┏━━
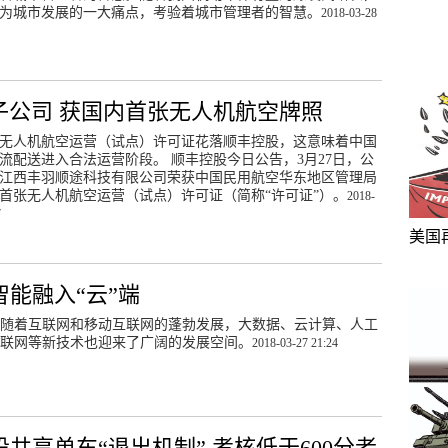
为城市发展的一大痛点，考验着城市管理者的智慧。
2018-03-28
子公司 获国内首张无人机航空牌照
无人机航空运营（试点）许可证花落顺丰控股，这意味着中国
流配送进入合法运营阶段。 顺丰控股今日公告，3月27日，公
江西丰羽顺途科技有限公司荣获中国民用航空华东地区管理局
首张无人机航空运营（试点）许可证（简称“许可证”）。
2018-
7
美国
智能融入“云”端
随着互联网和移动互联网的蓬勃发展，大数据、云计算、人工
联网等新技术也迎来了广阔的发展空间。
2018-03-27 21:24
设共享单车“退出机制” 考核低于600分者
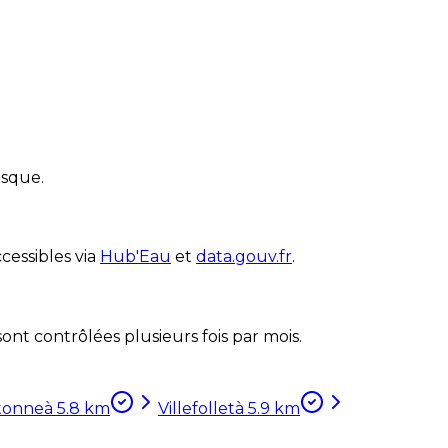
isque.
cessibles via
Hub'Eau
et
data.gouv.fr
.
nt contrôlées plusieurs fois par mois.
tonne
à
5.8
km
Villefollet
à
5.9
km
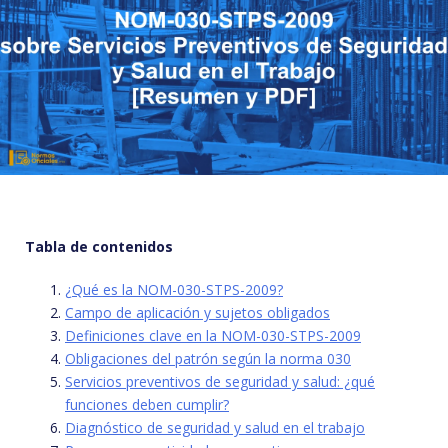
Tabla de contenidos
¿Qué es la NOM-030-STPS-2009?
Campo de aplicación y sujetos obligados
Definiciones clave en la NOM-030-STPS-2009
Obligaciones del patrón según la norma 030
Servicios preventivos de seguridad y salud: ¿qué
funciones deben cumplir?
Diagnóstico de seguridad y salud en el trabajo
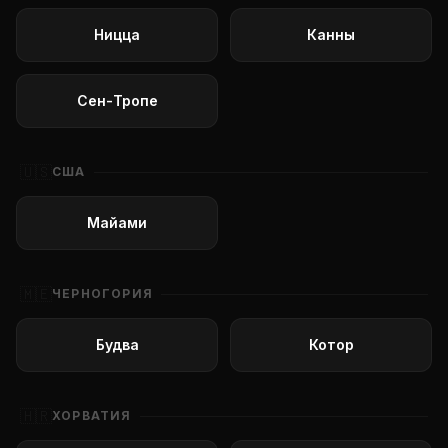
Ницца
Канны
Сен-Тропе
🇺🇸
США
Майами
🇲🇪
ЧЕРНОГОРИЯ
Будва
Котор
🇭🇷
ХОРВАТИЯ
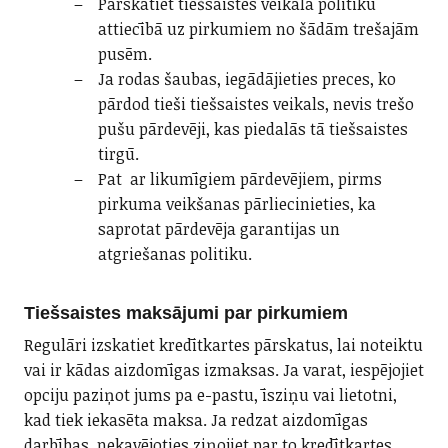
Pārskatiet tiešsaistes veikala politiku
attiecībā uz pirkumiem no šādām trešajām
pusēm.
Ja rodas šaubas, iegādājieties preces, ko
pārdod tieši tiešsaistes veikals, nevis trešo
pušu pārdevēji, kas piedalās tā tiešsaistes
tirgū.
Pat ar likumīgiem pārdevējiem, pirms
pirkuma veikšanas pārliecinieties, ka
saprotat pārdevēja garantijas un
atgriešanas politiku.
Tiešsaistes maksājumi par pirkumiem
Regulāri izskatiet kredītkartes pārskatus, lai noteiktu
vai ir kādas aizdomīgas izmaksas. Ja varat, iespējojiet
opciju paziņot jums pa e-pastu, īsziņu vai lietotni,
kad tiek iekasēta maksa. Ja redzat aizdomīgas
darbības, nekavējoties ziņojiet par to kredītkartes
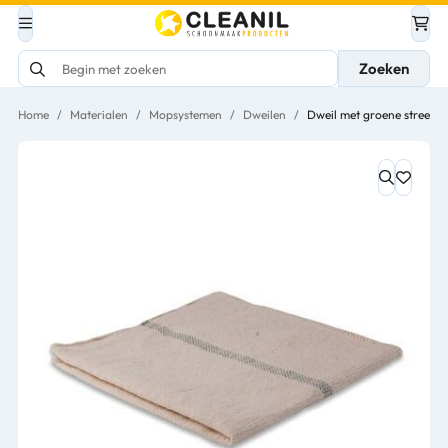
Zoeken
Home
/
Materialen
/
Mopsystemen
/
Dweilen
/
Dweil met groene streep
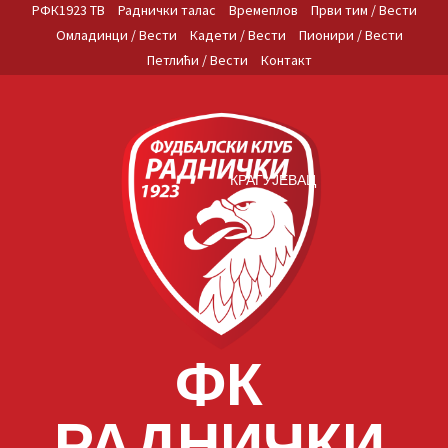
Skip
РФК1923 ТВ
Раднички талас
Времеплов
Први тим / Вести
to
Омладинци / Вести
Кадети / Вести
Пионири / Вести
content
Петлићи / Вести
Контакт
КРАГУЈЕВАЦ
ФК
РАДНИЧКИ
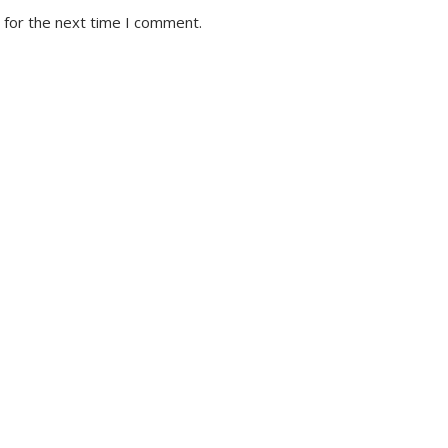
 for the next time I comment.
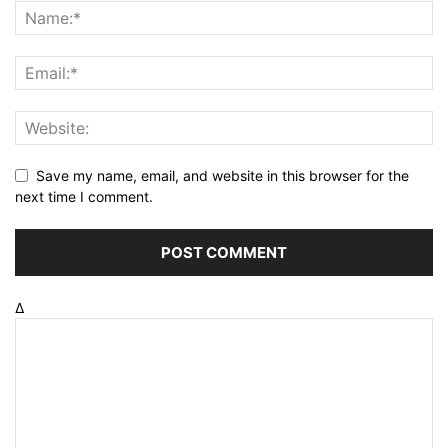
Save my name, email, and website in this browser for the
next time I comment.
Δ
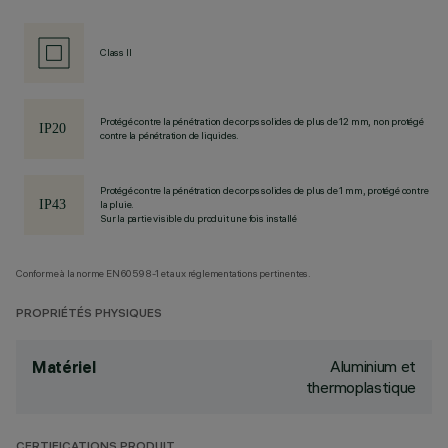
Class II
Protégé contre la pénétration de corps solides de plus de 12 mm, non protégé
contre la pénétration de liquides.
Protégé contre la pénétration de corps solides de plus de 1 mm, protégé contre
la pluie.
Sur la partie visible du produit une fois installé
Conforme à la norme EN60598-1 et aux réglementations pertinentes.
PROPRIÉTÉS PHYSIQUES
Aluminium et
Matériel
thermoplastique
CERTIFICATIONS PRODUIT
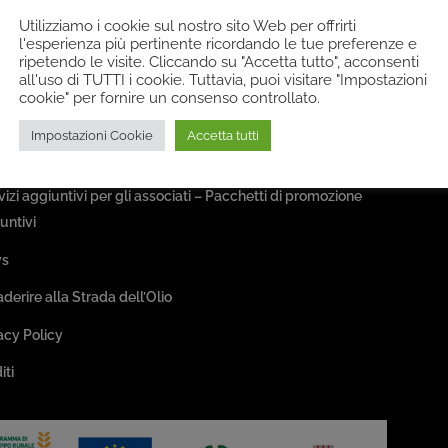
Utilizziamo i cookie sul nostro sito Web per offrirti
a Associativa
l'esperienza più pertinente ricordando le tue preferenze e
ripetendo le visite. Cliccando su "Accetta tutto", acconsenti
all'uso di TUTTI i cookie. Tuttavia, puoi visitare "Impostazioni
sociazione
cookie" per fornire un consenso controllato.
ivi
Impostazioni Cookie
Accetta tutti
sseggiate & Buon Gusto
rvizi aggiuntivi per gli associati – Pacchetti di promozione
untivi
s
aderire alla Strada dell’Olio
acy Policy
iti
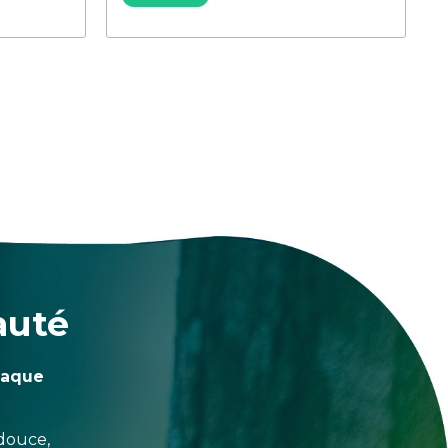
auté
haque
douce,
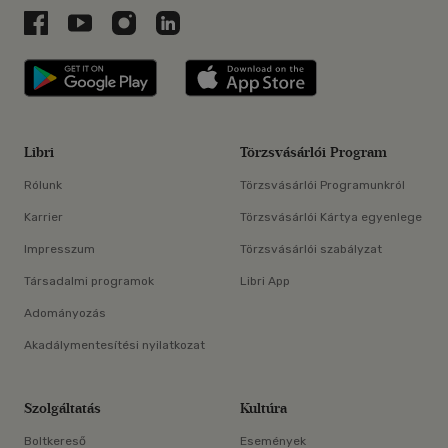
Libri a Facebookon
Libri a Youtube-on
Libri az Instagramon
Libri a LinkedInen
Libri applikáció Szerezd meg: Google P
Libri applikáció 
Libri
Törzsvásárlói Program
Rólunk
Törzsvásárlói Programunkról
Karrier
Törzsvásárlói Kártya egyenlege
Impresszum
Törzsvásárlói szabályzat
Társadalmi programok
Libri App
Adományozás
Akadálymentesítési nyilatkozat
Szolgáltatás
Kultúra
Boltkereső
Események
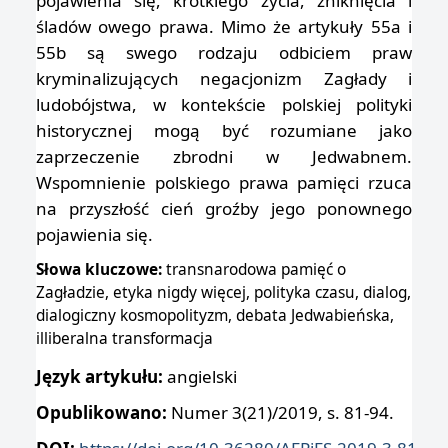
pojawienia się, krótkiego życia, zniknięcia i
śladów owego prawa. Mimo że artykuły 55a i
55b są swego rodzaju odbiciem praw
kryminalizujących negacjonizm Zagłady i
ludobójstwa, w kontekście polskiej polityki
historycznej mogą być rozumiane jako
zaprzeczenie zbrodni w Jedwabnem.
Wspomnienie polskiego prawa pamięci rzuca
na przyszłość cień groźby jego ponownego
pojawienia się.
Słowa kluczowe:
transnarodowa pamięć o
Zagładzie, etyka nigdy więcej, polityka czasu, dialog,
dialogiczny kosmopolityzm, debata Jedwabieńska,
illiberalna transformacja
Język artykułu:
angielski
Opublikowano:
Numer 3(21)/2019, s. 81-94.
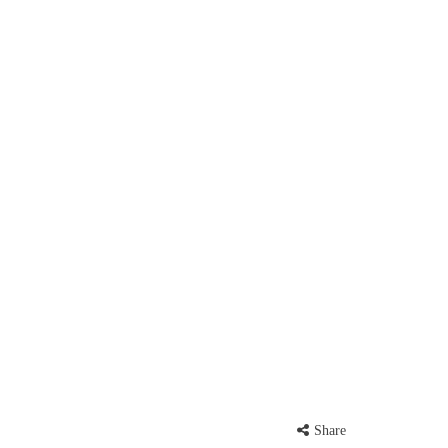
Share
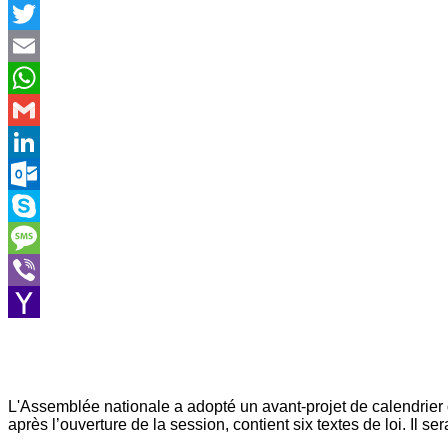
Facebook
Twitter
Email
WhatsApp
Gmail
LinkedIn
Outlook.com
Skype
Message
Viber
Yahoo
Mail
L'Assemblée nationale a adopté un avant-projet de calendrier
après l’ouverture de la session, contient six textes de loi. Il s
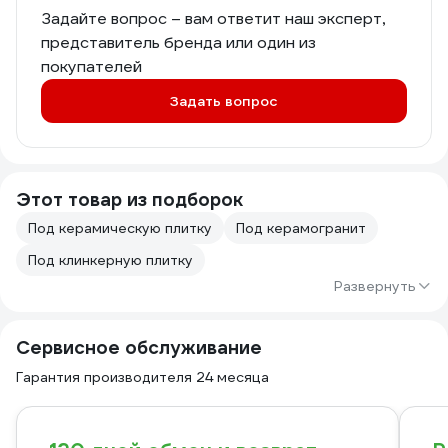
Задайте вопрос – вам ответит наш эксперт,
представитель бренда или один из
покупателей
Задать вопрос
Этот товар из подборок
Под керамическую плитку
Под керамогранит
Под клинкерную плитку
Развернуть
Сервисное обслуживание
Гарантия производителя 24 месяца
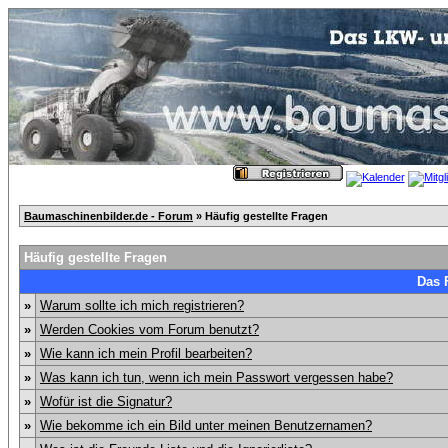
Baumaschinenbilder.de - Forum
» Häufig gestellte Fragen
Häufig gestellte Fragen
Das 
»
Warum sollte ich mich registrieren?
»
Werden Cookies vom Forum benutzt?
»
Wie kann ich mein Profil bearbeiten?
»
Was kann ich tun, wenn ich mein Passwort vergessen habe?
»
Wofür ist die Signatur?
»
Wie bekomme ich ein Bild unter meinen Benutzernamen?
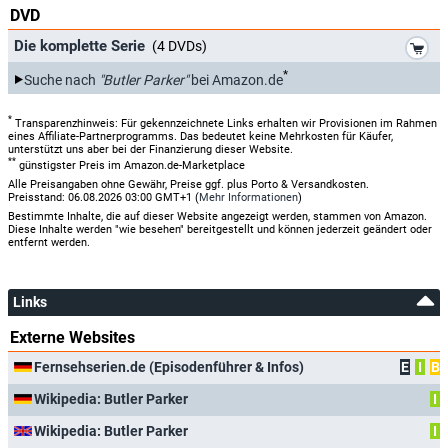
DVD
*
Die komplette Serie
(4 DVDs)
*
Suche nach
"Butler Parker"
bei Amazon.de
*
Transparenzhinweis: Für gekennzeichnete Links erhalten wir Provisionen im Rahmen
eines Affiliate-Partnerprogramms. Das bedeutet keine Mehrkosten für Käufer,
unterstützt uns aber bei der Finanzierung dieser Website.
**
günstigster Preis im Amazon.de-Marketplace
Alle Preisangaben ohne Gewähr, Preise ggf. plus Porto & Versandkosten.
Preisstand: 06.08.2026 03:00 GMT+1 (
Mehr Informationen
)
Bestimmte Inhalte, die auf dieser Website angezeigt werden, stammen von Amazon.
Diese Inhalte werden "wie besehen" bereitgestellt und können jederzeit geändert oder
entfernt werden.
Links
Externe Websites
Fernsehserien.de (Episodenführer & Infos)
E
I
B
Wikipedia: Butler Parker
I
Wikipedia: Butler Parker
I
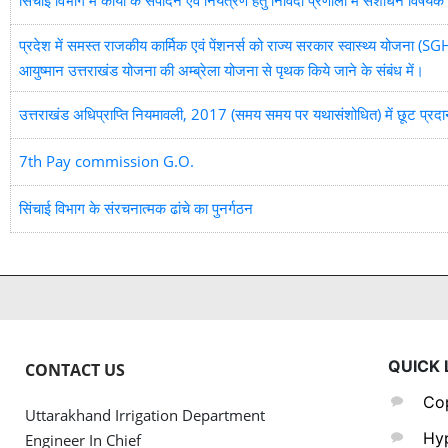
सिंचाई विभाग में कार्यो के संपादन एवं नियंत्रण हेतु निविदा प्रणाली में संशोधन विषय
प्रदेश में समस्त राजकीय कार्मिक एवं पेंशनर्स को राज्य सरकार स्वास्थ्य योजना (
आयुष्मान उत्तराखंड योजना की अम्ब्रेला योजना से पृथक किये जाने के संबंध में।
उत्तराखंड अधिप्राप्ति नियमावली, 2017 (समय समय पर यथासंशोधित) में छूट प्रदान 
7th Pay commission G.O.
सिंचाई विभाग के संरचनात्मक ढांचे का पुनर्गठन
QUICK 
CONTACT US
Cop
Uttarakhand Irrigation Department
Hyp
Engineer In Chief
┗━━
ASSIGNED TASK: Since only a number is wanted, please say how many lines in the data include the word "pojawienia".

ANSWER TO THE PROBLEM: 2